*** Opening EXERCISE MATERIALS ***

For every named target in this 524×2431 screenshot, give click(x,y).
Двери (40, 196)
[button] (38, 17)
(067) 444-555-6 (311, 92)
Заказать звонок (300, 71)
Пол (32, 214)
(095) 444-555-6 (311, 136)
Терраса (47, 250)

*** Closing EXERCISE MATERIALS ***
*** Opening EXERCISE MATERIALS ***

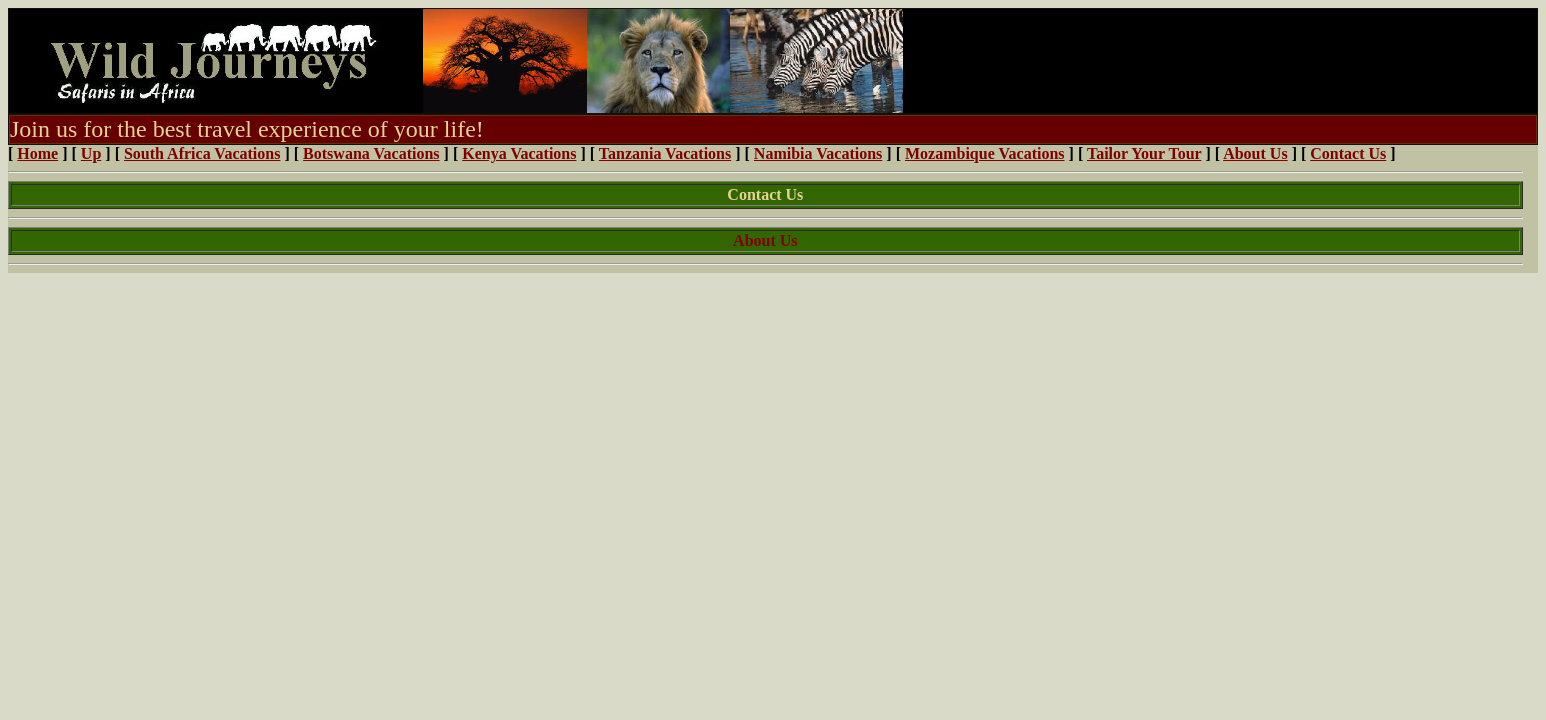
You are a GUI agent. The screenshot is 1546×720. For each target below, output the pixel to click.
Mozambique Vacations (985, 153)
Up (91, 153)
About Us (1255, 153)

*** Closing EXERCISE MATERIALS ***

▸ **TASK DESCRIPTION**:
From the material above, copy exactly the lines between the line holding "Двери (40, 196)" and the line holding "Терраса (47, 250)", inclusive, and only those.

▸ **RESULT OF THIS TASK**:
Двери (40, 196)
[button] (38, 17)
(067) 444-555-6 (311, 92)
Заказать звонок (300, 71)
Пол (32, 214)
(095) 444-555-6 (311, 136)
Терраса (47, 250)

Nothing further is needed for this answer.